Les passagers étaient déjà faits à cette nouvelle existence. Joam Garral laissant à son fils le soin de tout ce qui constituait le côté commercial de l’expédition, se tenait le plus souvent dans sa chambre, méditant et écrivant. De ce qu’il écrivait ainsi, il ne disait rien, pas même à Yaquita, et cependant cela prenait déjà l’importance d’un véritable mémoire.

Benito, lui, l’œil à tout, causait avec le pilote et relevait la direction. Yaquita, sa fille, Manoel formaient presque toujours un groupe à part, soit qu’ils s’entretinssent de projets d’avenir, soit qu’ils se promenassent comme ils l’eussent fait dans le parc de la fazenda. C’était véritablement la même existence. Il n’était pas jusqu’à Benito, qui ne trouvât encore l’occasion de se livrer au plaisir de la chasse. Si les forêts d’Iquitos lui manquaient avec leurs fauves, leurs agoutis, leurs pécaris, leurs cabiais, les oiseaux volaient par bandes sur les rives, et ne craignaient même pas de venir se poser sur la jangada. Lorsqu’ils pouvaient figurer avantageusement sur la table, en qualité de gibier, Benito les tirait, et, cette fois, sa sœur ne cherchait pas à s’y opposer, puisque c’était dans l’intérêt de tous ; mais s’il s’agissait de ces hérons gris ou jaunes, de ces ibis roses ou blancs, qui hantent les berges, on les épargnait par amitié pour Minha. Une seule espèce de grèbe, bien qu’elle ne fût point comestible, ne trouvait pas grâce aux yeux du jeune négociant : c’était ce « caiarara », aussi habile à plonger qu’à nager ou voler, oiseau au cri désagréable, mais dont le duvet a un grand prix sur les divers marchés du bassin de l’Amazone.
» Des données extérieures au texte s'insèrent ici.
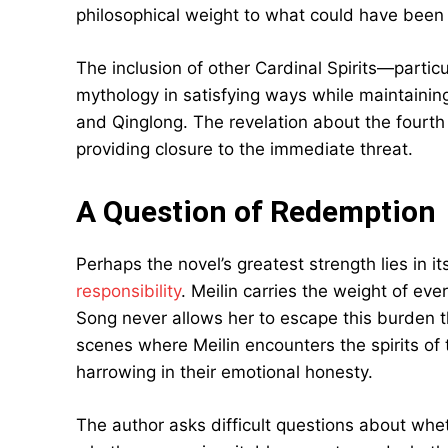
philosophical weight to what could have been
The inclusion of other Cardinal Spirits—partic
mythology in satisfying ways while maintaining
and Qinglong. The revelation about the fourth
providing closure to the immediate threat.
A Question of Redemption
Perhaps the novel’s greatest strength lies in i
responsibility
. Meilin carries the weight of ev
Song never allows her to escape this burden t
scenes where Meilin encounters the spirits of
harrowing in their emotional honesty.
The author asks difficult questions about wheth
Enfin, après avoir dépassé le village d’Omaguas et l’embouchure de l’Ambiacu, la jangada arriva à Pevas, le soir du 11 juin, et elle s’amarra à la rive.

Comme il restait encore quelques heures avant la nuit, Benito débarqua, emmenant avec lui le toujours prêt Fragoso, et les deux chasseurs allèrent battre les fourrés aux environs de la petite bourgade. Un agouti et un cabiai, sans parler d’une douzaine de perdrix, vinrent enrichir l’office à la suite de cette heureuse excursion.

À Pevas, où l’on compte une population de deux cent soixante habitants, Benito aurait peut-être pu faire quelques échanges avec les frères lais de la Mission, qui sont en même temps négociants en gros ; mais ceux-ci venaient d’expédier récemment des ballots de salsepareille et un certain nombre d’arrobes de caoutchouc vers le Bas-Amazone, et leur magasin était vide.

La jangada repartit donc au lever du jour, et s’engagea dans ce petit archipel que forment les îles Iatio et Cochiquinas, après avoir laissé sur la droite le village de ce nom. Diverses embouchures de minces affluents, innomés, furent relevées sur la droite du fleuve, à travers les intervalles qui séparent les îles.

Quelques indigènes à tête rasée, tatoués aux joues et au front, portant, aux ailes du nez et au-dessous de la lèvre inférieure, des rondelles de métal, parurent un instant sur les rives. Ils étaient armés de flèches et de sarbacanes, mais ils n’en firent point usage et n’essayèrent même pas d’entrer en communication avec la jangada.